Predicting Boston Housing Prices with Linear Regression
Explore a practical machine learning project using linear regression to predict Boston housing prices. Learn how to prepare the dataset, train a linear regression model, make predictions, and evaluate the model's performance. Discover the key features influencing housing prices and gain insights into applying linear regression for real-world prediction tasks.
Boston Housing Price Prediction with Linear Regression
Introduction
This project uses the Boston Housing dataset to build a linear regression model for predicting house prices. The dataset contains 506 instances and 13 features.
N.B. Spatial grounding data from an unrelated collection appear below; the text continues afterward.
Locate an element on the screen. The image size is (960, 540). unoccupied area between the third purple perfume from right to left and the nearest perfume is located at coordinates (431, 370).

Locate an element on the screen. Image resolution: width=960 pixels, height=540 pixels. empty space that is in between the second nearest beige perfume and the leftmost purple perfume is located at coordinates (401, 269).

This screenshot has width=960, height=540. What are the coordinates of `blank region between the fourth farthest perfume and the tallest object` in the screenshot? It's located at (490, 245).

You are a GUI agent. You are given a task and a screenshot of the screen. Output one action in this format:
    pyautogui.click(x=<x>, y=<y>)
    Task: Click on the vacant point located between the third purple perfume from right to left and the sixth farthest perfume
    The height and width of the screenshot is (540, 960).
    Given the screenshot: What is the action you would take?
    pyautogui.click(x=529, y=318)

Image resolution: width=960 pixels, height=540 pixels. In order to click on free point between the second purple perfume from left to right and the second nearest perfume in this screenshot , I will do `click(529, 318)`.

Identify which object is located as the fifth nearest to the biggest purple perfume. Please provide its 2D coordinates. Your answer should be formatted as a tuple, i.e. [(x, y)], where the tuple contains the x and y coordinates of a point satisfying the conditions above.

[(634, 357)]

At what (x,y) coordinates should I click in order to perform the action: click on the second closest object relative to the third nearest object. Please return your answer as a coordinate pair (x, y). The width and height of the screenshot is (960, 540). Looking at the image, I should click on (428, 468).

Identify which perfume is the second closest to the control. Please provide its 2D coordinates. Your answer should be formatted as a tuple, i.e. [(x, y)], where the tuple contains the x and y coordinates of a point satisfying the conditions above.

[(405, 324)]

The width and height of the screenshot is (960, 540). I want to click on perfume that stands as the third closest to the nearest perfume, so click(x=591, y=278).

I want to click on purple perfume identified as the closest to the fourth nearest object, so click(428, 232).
We'll explore data preparation, model training, prediction, and evaluation.
The Boston Housing Dataset
The dataset includes the following features (attributes):
Boston Housing Dataset Features
Feature Name | Description |
---|---|
crim | Crime rate per capita by town. |
zn | Proportion of residential land zoned for lots over 25,000 sq.ft. |
indus | Proportion of non-retail business acres per town. |
chas | Charles River dummy variable (1 if tract bounds river; 0 otherwise). |
nox | Nitric oxides concentration (parts per 10 million). |
rm | Average number of rooms per dwelling. |
age | Proportion of owner-occupied units built prior to 1940. |
dis | Weighted distances to five Boston employment centres. |
rad | Index of accessibility to radial highways. |
tax | Full-value property-tax rate per \$10,000. |
ptratio | Pupil-teacher ratio by town. |
black | 1000(Bk - 0.63)^2 where Bk is the proportion of blacks by town. |
lstat | % lower status of the population. |
medv | Median value of owner-occupied homes in \$1000's. (Target Variable) |
(Data source: Carnegie Mellon University StatLib library)
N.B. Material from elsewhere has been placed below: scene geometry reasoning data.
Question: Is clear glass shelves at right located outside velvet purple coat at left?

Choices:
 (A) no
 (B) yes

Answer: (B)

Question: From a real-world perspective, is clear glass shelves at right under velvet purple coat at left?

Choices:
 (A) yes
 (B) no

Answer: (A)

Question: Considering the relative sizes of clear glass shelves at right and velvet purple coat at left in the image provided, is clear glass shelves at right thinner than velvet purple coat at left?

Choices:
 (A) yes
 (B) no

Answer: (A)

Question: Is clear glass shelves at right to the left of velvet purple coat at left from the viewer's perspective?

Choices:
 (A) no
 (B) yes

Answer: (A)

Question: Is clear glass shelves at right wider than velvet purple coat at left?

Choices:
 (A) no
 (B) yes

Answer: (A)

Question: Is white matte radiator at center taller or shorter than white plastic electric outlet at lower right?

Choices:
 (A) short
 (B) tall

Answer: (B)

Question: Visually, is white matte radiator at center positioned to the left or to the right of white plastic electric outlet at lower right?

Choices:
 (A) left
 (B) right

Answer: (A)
Data Loading and Preparation
import pandas as pd
from sklearn.model_selection import train_test_split
from sklearn.linear_model import LinearRegression
from sklearn.metrics import mean_squared_error, mean_absolute_error
import matplotlib.pyplot as plt
# Load the dataset (replace with your file path)
boston = pd.read_csv("boston_housing.csv")
# Separate features (X) and target (y)
X = boston.drop('medv', axis=1)
y = boston['medv']
# Split data into training and testing sets
X_train, X_test, y_train, y_test = train_test_split(X, y, test_size=0.2, random_state=42)
Model Training and Prediction
# Create and train the linear regression model
model = LinearRegression()
model.fit(X_train, y_train)
# Make predictions on the test set
y_pred = model.predict(X_test)
Model Evaluation
# Evaluate the model
mse = mean_squared_error(y_test, y_pred)
mae = mean_absolute_error(y_test, y_pred)
print(f"Mean Squared Error (MSE): {mse}")
print(f"Mean Absolute Error (MAE): {mae}")
#Plot the results (optional)
plt.scatter(y_test, y_pred, color='blue')
plt.xlabel("Actual Prices")
plt.ylabel("Predicted Prices")
plt.title("Actual vs. Predicted House Prices")
plt.show()
Mean Squared Error (MSE): 21.57659368987862
Mean Absolute Error (MAE): 3.191472667461123

(The MSE and MAE values indicate the model's error. A lower value is better. The scatter plot visually represents the model's predictions against actual prices.)